■ **Task brief**
Here the job is to retype the data word for word while leaving the pictures aside.

■ **Recorded data**
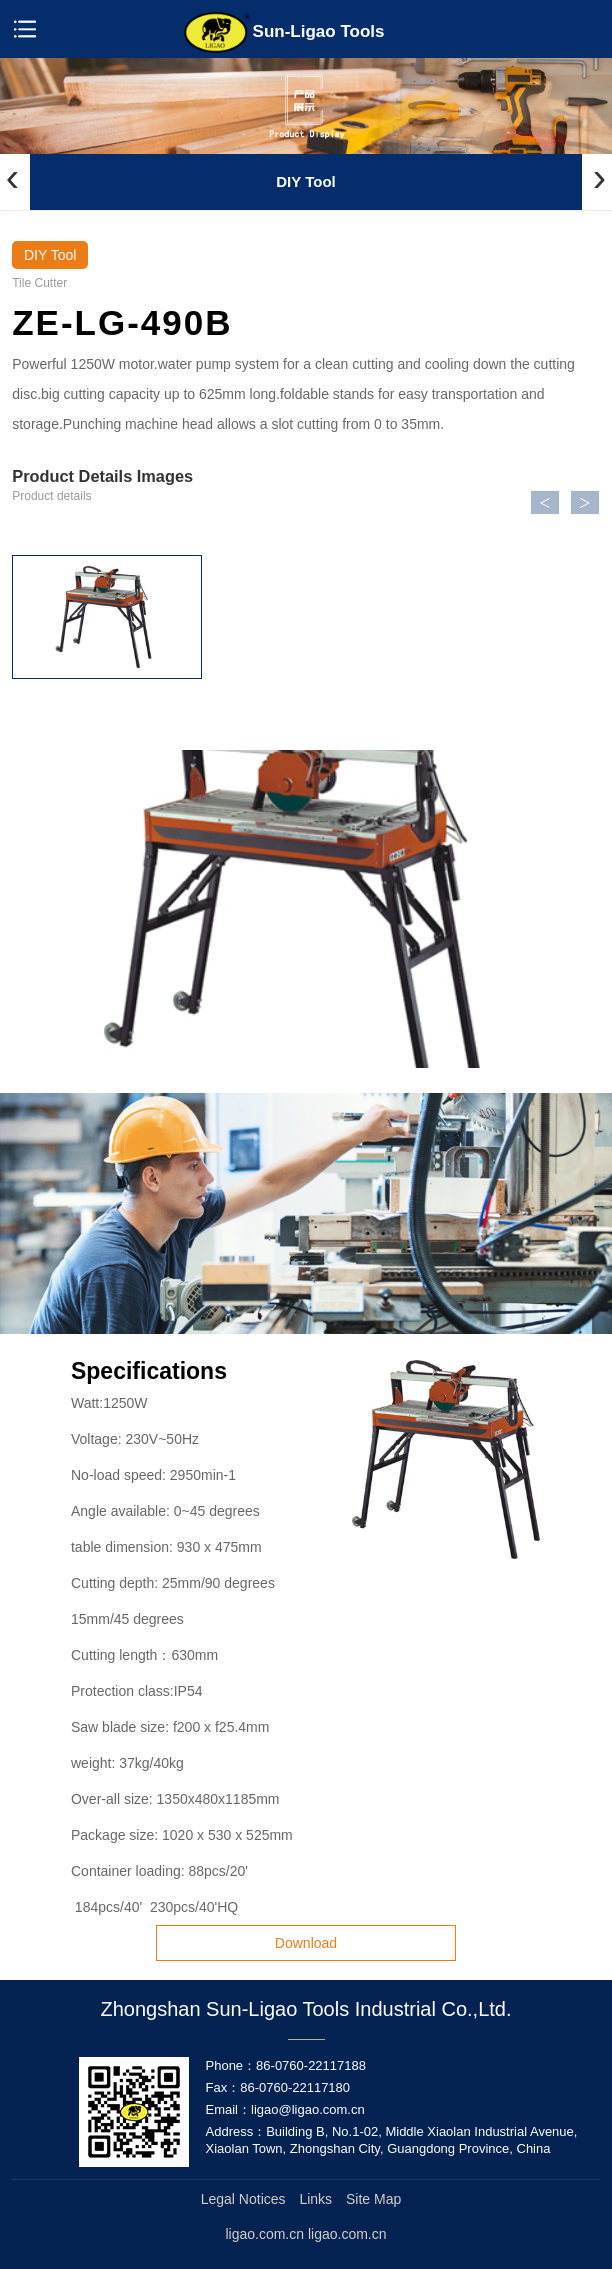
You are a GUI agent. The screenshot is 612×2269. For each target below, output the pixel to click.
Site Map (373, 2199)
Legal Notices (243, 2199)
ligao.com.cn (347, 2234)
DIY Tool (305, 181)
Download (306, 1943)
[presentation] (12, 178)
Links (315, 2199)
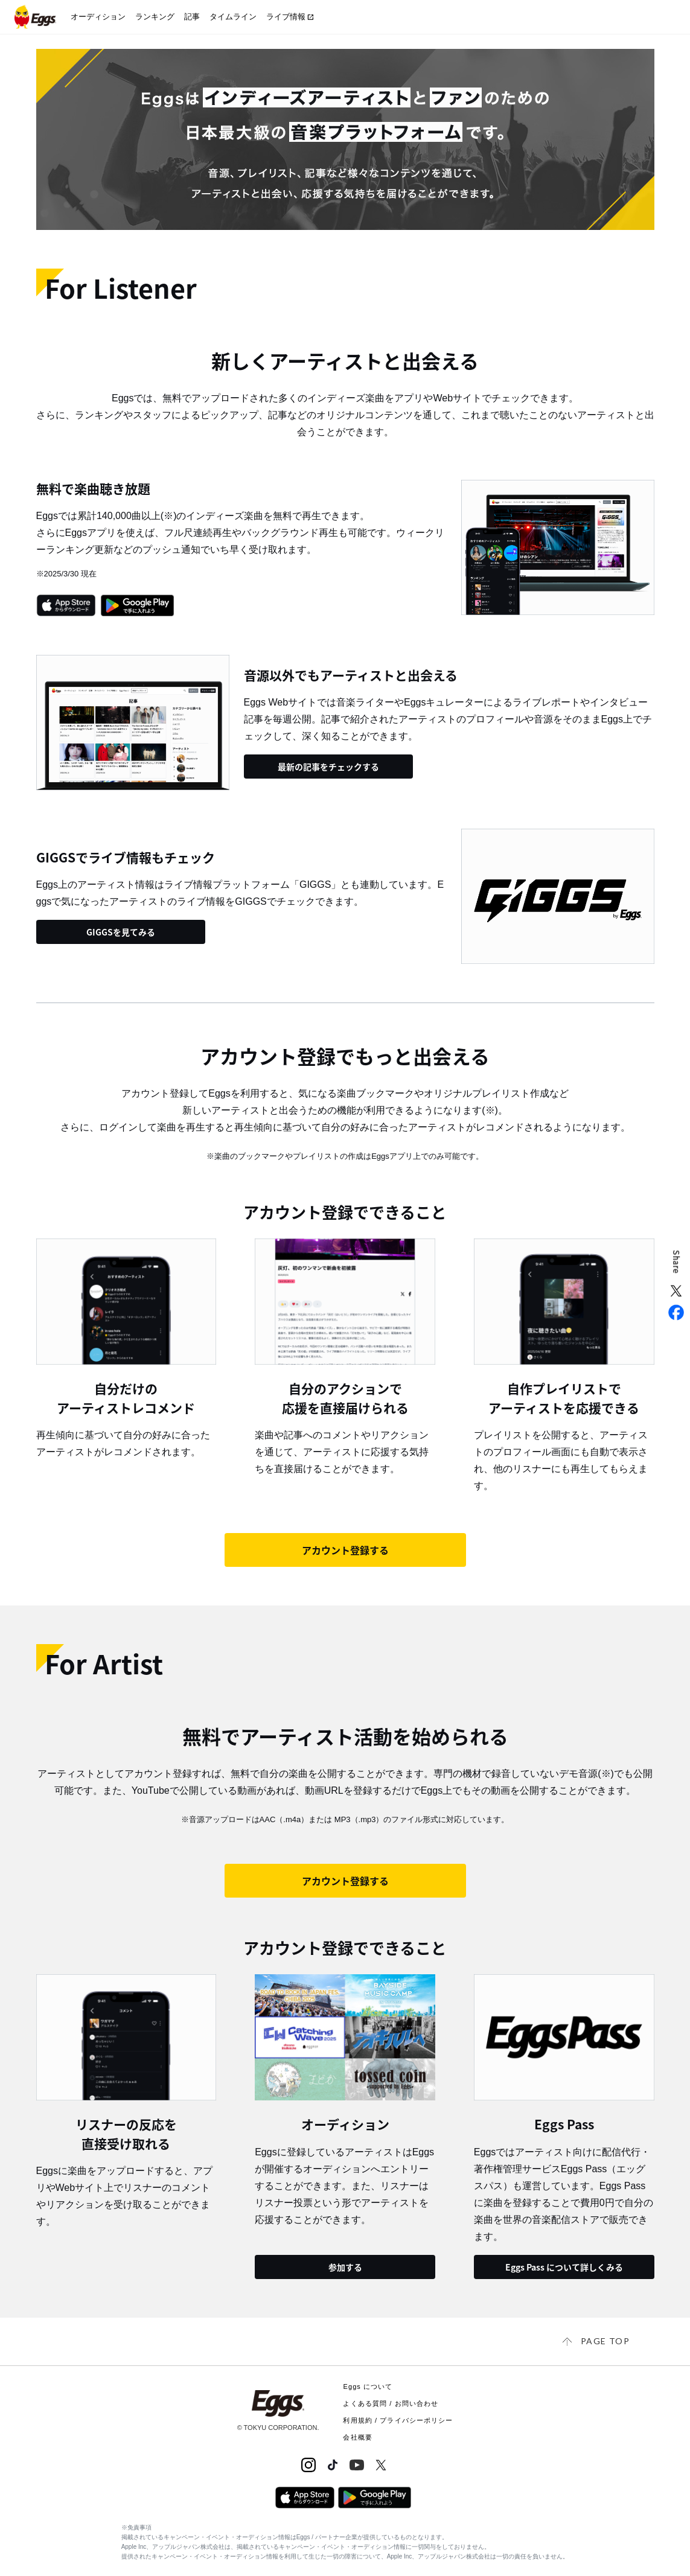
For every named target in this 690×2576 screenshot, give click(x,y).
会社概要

■ **Expected answer**
You are a GUI agent. The screenshot is 612×2269. For each target below, output the pixel to click.
Site Map (373, 2199)
Legal Notices (243, 2199)
ligao.com.cn (347, 2234)
DIY Tool (305, 181)
Download (306, 1943)
[presentation] (12, 178)
Links (315, 2199)
For every named target in this 690×2576 screenshot, give click(x,y).
会社概要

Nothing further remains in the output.